A proponent of decentralised finance, Borthwick told Al Jazeera that Robinhood was not right to have intervened in such a lopsided manner to arrest the ascent of GameStop stock, describing the decision as “stirring up a hornet’s nest”.
“Millions of people connected by a message board are acting together,” Borthwick added.
He said an “army of retail investors” can be deployed to crowd swarm whenever a stock is menaced.
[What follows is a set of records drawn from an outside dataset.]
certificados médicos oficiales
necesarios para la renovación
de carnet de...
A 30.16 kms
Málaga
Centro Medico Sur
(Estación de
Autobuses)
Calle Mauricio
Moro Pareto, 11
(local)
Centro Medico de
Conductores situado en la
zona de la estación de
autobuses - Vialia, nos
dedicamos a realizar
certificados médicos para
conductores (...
Regardless, the United States Securities and Exchange Commission announced Friday that it would closely scrutinise brokerage decisions and monitor traders to prevent illegal schemes.
Millions of people connected by a message board are acting together.
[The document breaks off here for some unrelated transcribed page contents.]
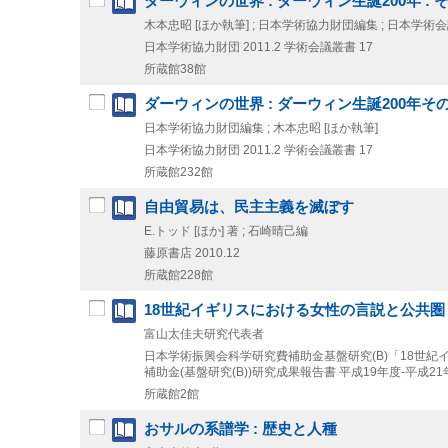
ダーウィンの世界 : ダーウィン生誕200年 :
木本忠昭 [ほか執筆] ; 日本学術協力財団編集 ; 日本学
日本学術協力財団
2011.2
学術会議叢書 17
所蔵館38館
ダーウィンの世界 : ダーウィン生誕200年
日本学術協力財団編集 ; 木本忠昭 [ほか執筆]
日本学術協力財団
2011.2
学術会議叢書 17
所蔵館232館
自由貿易は、民主主義を滅ぼす
E.トッド [ほか] 著 ; 石崎晴己編
藤原書店
2010.12
所蔵館228館
18世紀イギリスにおける女性の言説と公共圏
富山太佳夫研究代表者
日本学術振興会科学研究費補助金基盤研究(B)「18世紀
補助金(基盤研究(B))研究成果報告書 平成19年度-平成21
所蔵館2館
おサルの系譜学 : 歴史と人種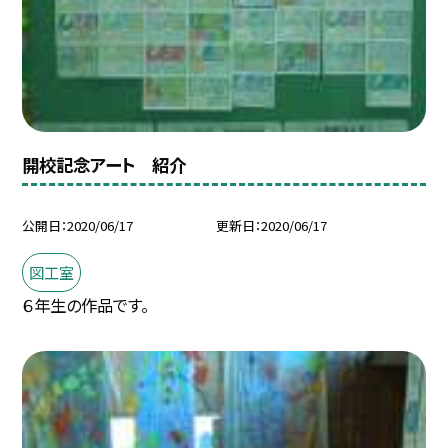
開校記念アート 紹介
公開日
2020/06/17
更新日
2020/06/17
図工室
６年生の作品です。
Borthwick said he does not speak for participants in WallStreetBets and other online forums and clarified that he holds no positions in any meme stocks like AMC or BlackBerry.
“There is a class divide here and an us-versus-them mentality,” he said, reflecting unironically on his own prior career experience having short sold currencies at major investment banks.
“The mob is the generation that is about to inherit the largest wealth transfer in US history, as baby boomers put assets into millennial hands,” Borthwick predicted. “The mob is tomorrow’s investor and should be treated with more respect by the media and by banks.”
The mob is tomorrow’s investor.
While some retail investors are part of a coordinated activist movement, many more have simply piled on to take advantage of market momentum.
“It’s not often that retail investors have done a short squeeze on Wall Street players,” said Jennifer Schulp, director of financial regulation studies at the libertarian Cato Institute. “But it’s unclear if there are larger market implications.”
Schulp told Al Jazeera that rallies or bubbles capturing the popular imagination “are not an unusual phenomenon in markets” and may not point to any problem with market functioning.
She added that “retail investors are not a monolith” but said few believe that GameStop stock is actually worth $400 per share.
It’s unclear if there are larger market implications.
In the long term, getting one or two predictions right may not turn into a pattern of accurate stock forecasting. Yet trading data from Robintrack, which aggregates Robinhood trading data, showed that retail investors were unexpectedly savvy at finding market bottom in the spring. “They should not be discounted, but be part of the conversation,” Schulp said.
Some industry experts hope that young investors, particularly those without big nest eggs, get increasing access to opportunities for growing long-term wealth.
Schulp said the challenge is educating them “about the risks and rewards of investing so that they can make good decisions about how to handle their own money”.
Nader, the basement trader in New York, wants to teach the next generation the tools of the trade. In the meantime, he’s zealously waiting for US regulators to approve the efficacy of CytoDyn’s COVID-19 drug.
“If it’s effective,” he said, “that stock is going to the moon.”